I also returned an item to the pharmacy that my husband had purchased and had hoped I would get cash or money reimbursed to my card - but oh no - this particular pharmacy is now one of the growing number of retailers that only give out credit notes....arggghhhhh...don't you hate that?
Today saw my return to my clinical psychologist. I didn't go last week because my son decided he was sick and couldn't go to school. And I didn't attend the week before because I was having one of my episodes of proctalgia fugax or levator ani syndrome...which ever it is - painful butt cramps that go on for hours. As if someone has shoved a red hot broom handle up my back passage (not that I've ever experienced anything like that to know what it feels like)!
Anyway - psychologist thought that I was having trouble attending because of some psychological thing - some difficulty in getting there or something she had said that had upset me. I had to set the record straight and tell her there was nothing like that.....in fact I had been heaps better, able to leave the house on my own etc, etc....see previous posts.....until this last week - see setback post.

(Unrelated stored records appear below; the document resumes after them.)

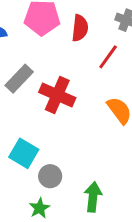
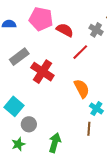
red semicircle: (80, 28) -> (65, 30), turned -78

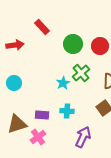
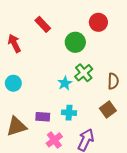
red arrow: (15, 45) -> (14, 43), turned -108
red circle: (100, 46) -> (98, 22), moved
pink cross: (38, 137) -> (54, 140), moved

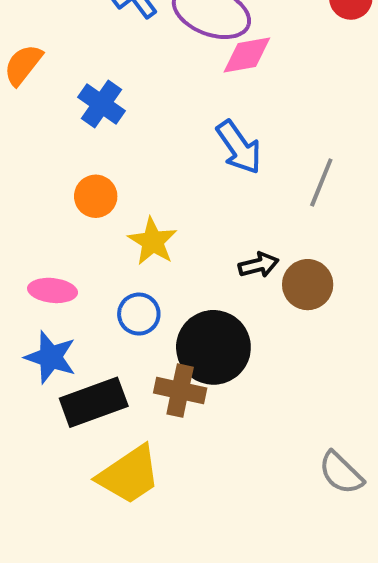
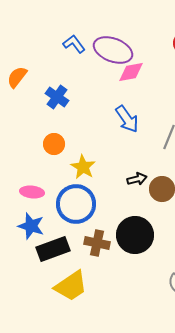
blue circle: (139, 314) -> (76, 204), size x1.8
black circle: (213, 347) -> (135, 235), moved

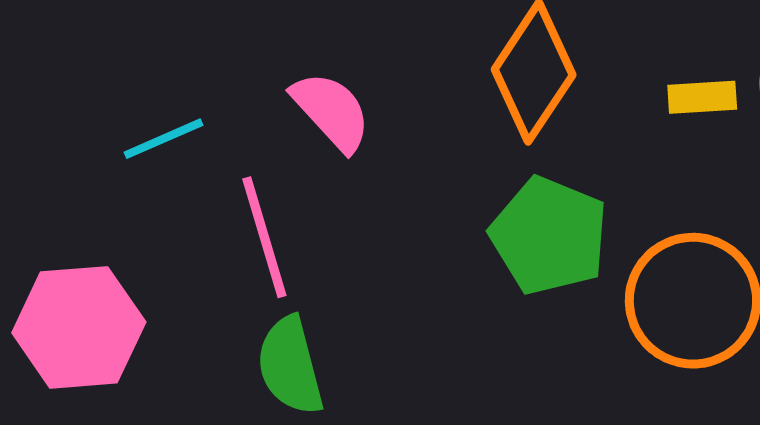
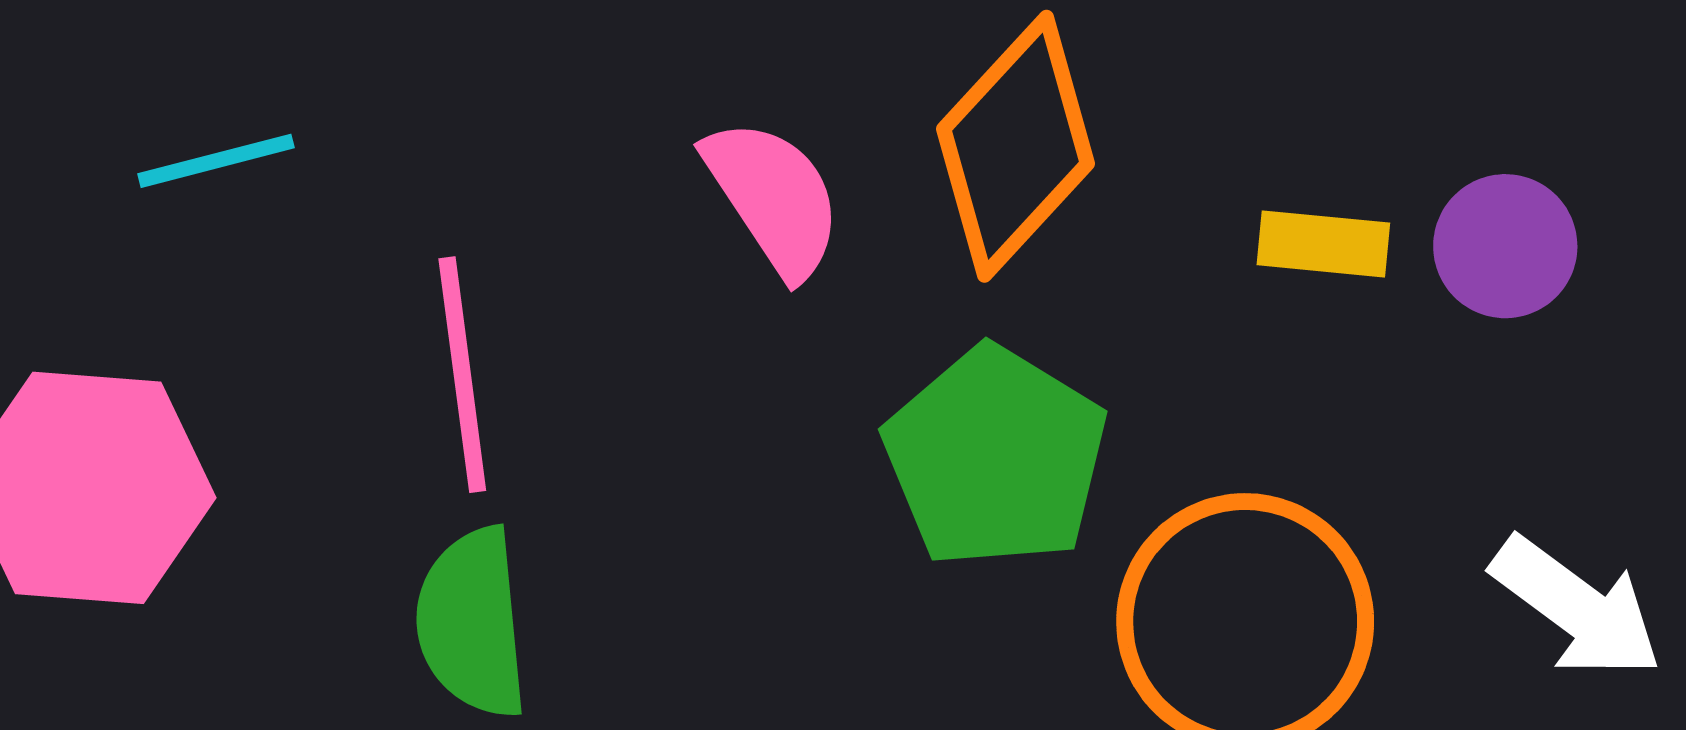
pink semicircle: (331, 111) -> (773, 198), moved
cyan line: (164, 139) -> (216, 161), moved

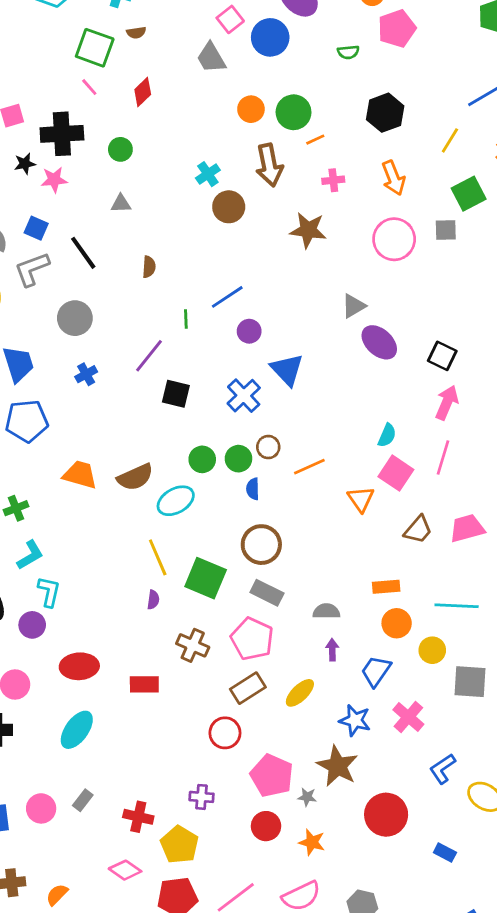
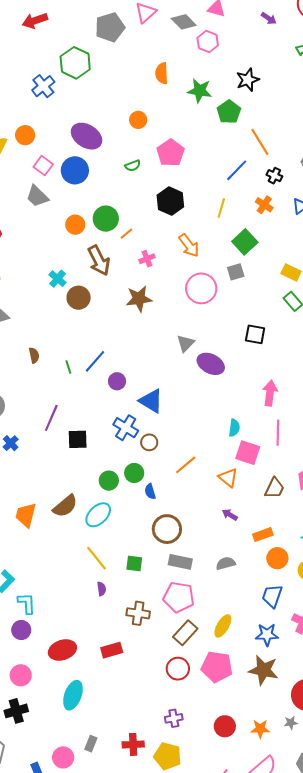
pink pentagon: (397, 28) -> (171, 153), moved
green line: (186, 319) -> (68, 367), moved
black square: (442, 356) -> (255, 334), moved
brown circle: (268, 447) -> (149, 442), moved
orange trapezoid: (80, 475) -> (26, 515), turned -76
green square: (206, 578) -> (134, 563), size x0.6
purple arrow: (332, 650) -> (230, 515), moved, turned -42
pink pentagon: (272, 776) -> (217, 667), moved
gray star: (307, 797) -> (291, 723), moved

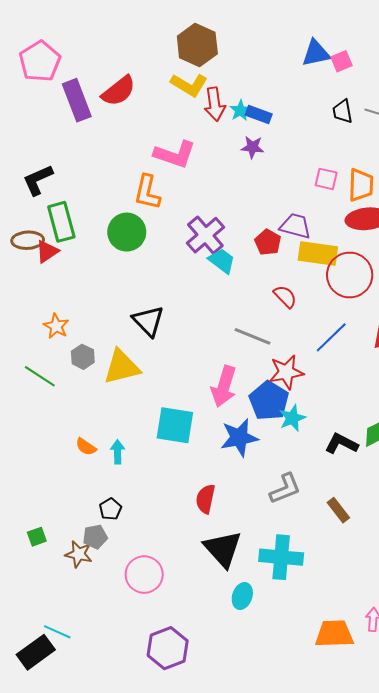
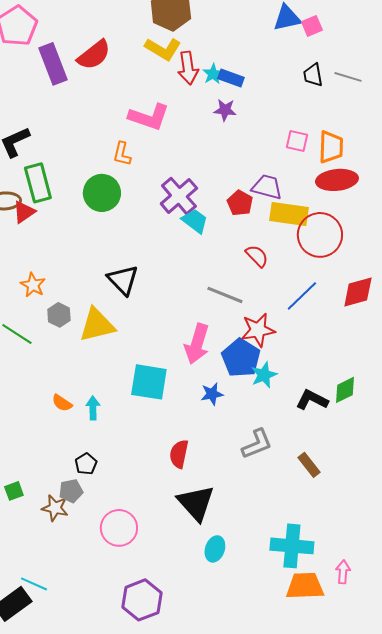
orange L-shape: (147, 192) -> (122, 154), size x0.7
blue star: (239, 438) -> (212, 394), size x0.6
cyan cross: (281, 557) -> (292, 546), moved

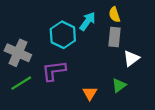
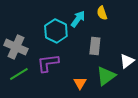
gray rectangle: (114, 37) -> (95, 46), moved
white triangle: (131, 58) -> (127, 61), moved
green triangle: (119, 85) -> (106, 76), size x1.5

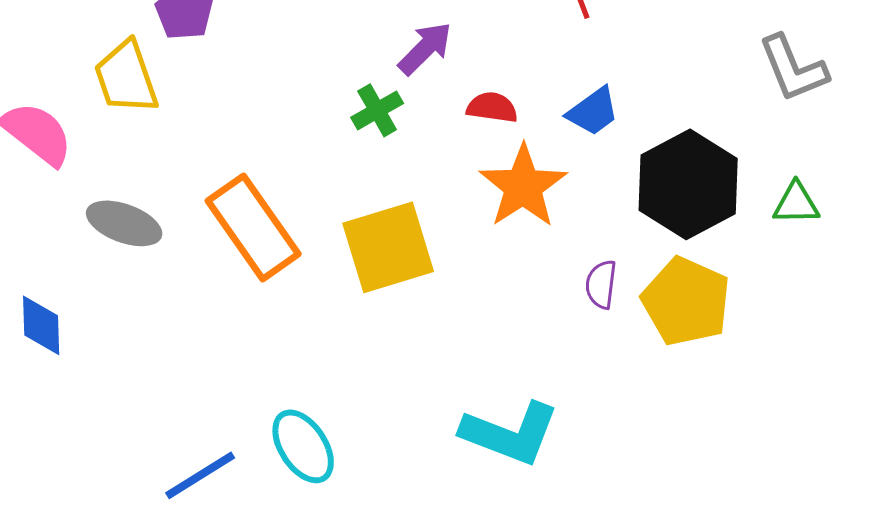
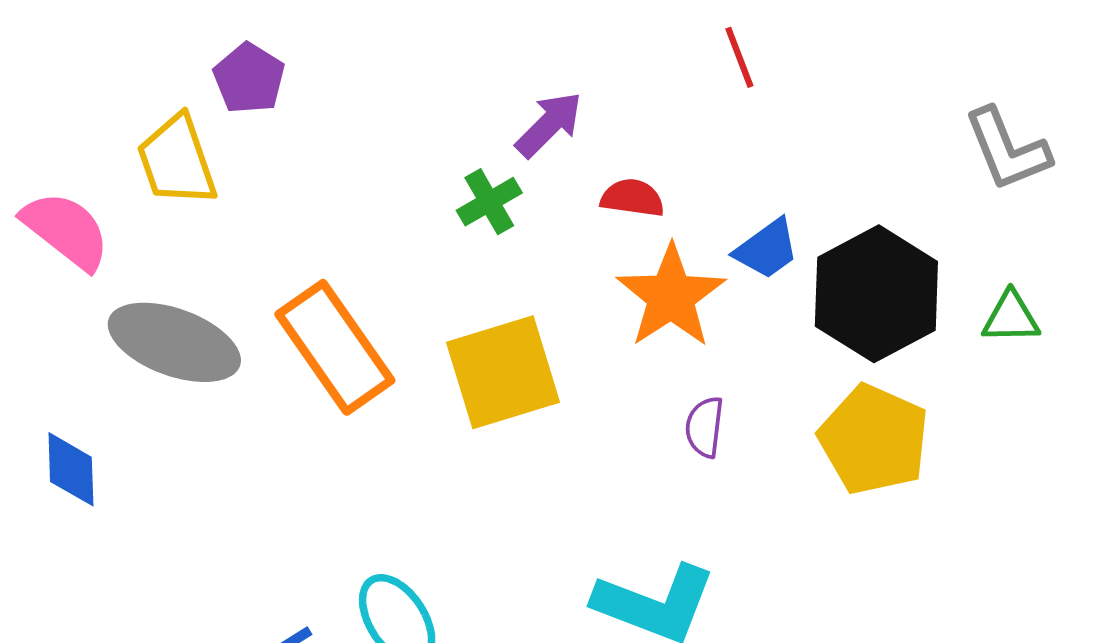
blue trapezoid: (593, 111) -> (767, 249), moved
gray ellipse: (124, 223) -> (174, 342), size x1.4
purple semicircle: (601, 284) -> (705, 427), moved

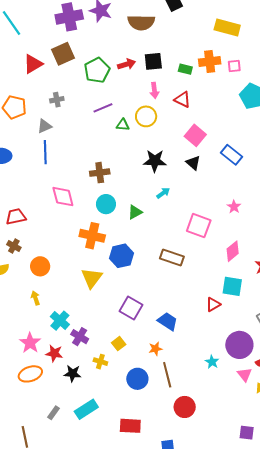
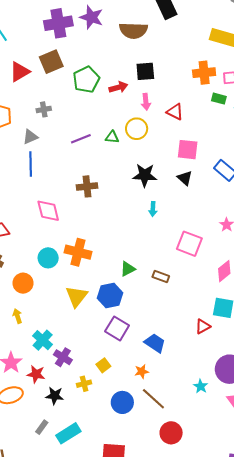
red arrow: (126, 64) -> (118, 87), moved
green rectangle: (185, 69) -> (219, 99), moved
purple line: (103, 108) -> (81, 139), moved
pink square: (195, 135) -> (188, 150), turned -35
cyan arrow: (163, 193) -> (153, 209), turned 128
cyan circle: (106, 204) -> (48, 258), moved
green triangle: (135, 212) -> (128, 269), moved
blue hexagon: (121, 256) -> (110, 296), moved
brown rectangle: (172, 258) -> (161, 277), size x0.7
yellow cross: (100, 362) -> (84, 384), turned -32
brown line: (167, 375) -> (153, 399), turned -35
gray rectangle: (54, 413) -> (42, 427), moved

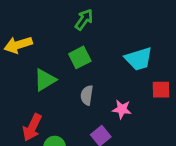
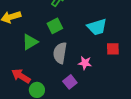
gray semicircle: (87, 95) -> (60, 53), size x1.5
red arrow: (32, 127) -> (21, 76), turned 96

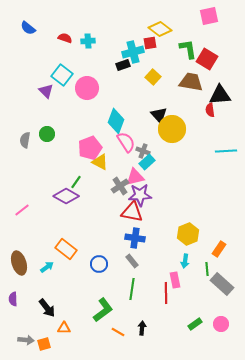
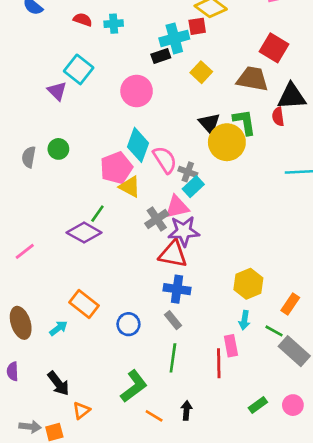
green L-shape: (188, 49) -> (244, 122), moved
pink circle: (87, 88) -> (137, 91), moved
cyan diamond: (116, 121) -> (138, 145), moved
green line: (207, 269) -> (274, 331), turned -56
orange triangle: (64, 328) -> (81, 410), turned -40

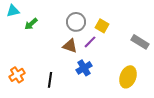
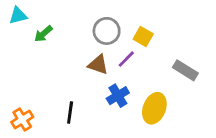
gray rectangle: (140, 42) -> (185, 70), moved
orange cross: (17, 75) -> (22, 119), moved
yellow ellipse: (128, 77) -> (154, 108), moved

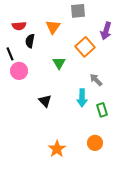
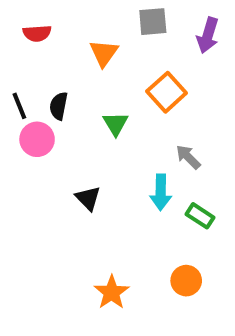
red semicircle: (19, 26) -> (37, 33), moved
purple arrow: (106, 31) -> (208, 35), moved
black semicircle: (30, 41) -> (59, 106), moved
green rectangle: (102, 110) -> (200, 216), turned -40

Today's talk was about my unbearable pain and stiffness in my neck and upper back. She/we decided that my not knowing the outcome of scholarships and my having been called in by my son's teacher about his inability to sit still in class are ....well...literally a 'pain in the neck'
Goodness knows what the butt cramps are about then?! Being 'sick of all this shit', being 'anally retentive', holding on to all my shit????......or is it all just muscular tension over my entire body?
Getting far too Freudian with all these metaphors.
Sigh....I just need to know if I'm going to be getting any funding to complete my PhD (and to fund my caffeine addiction)!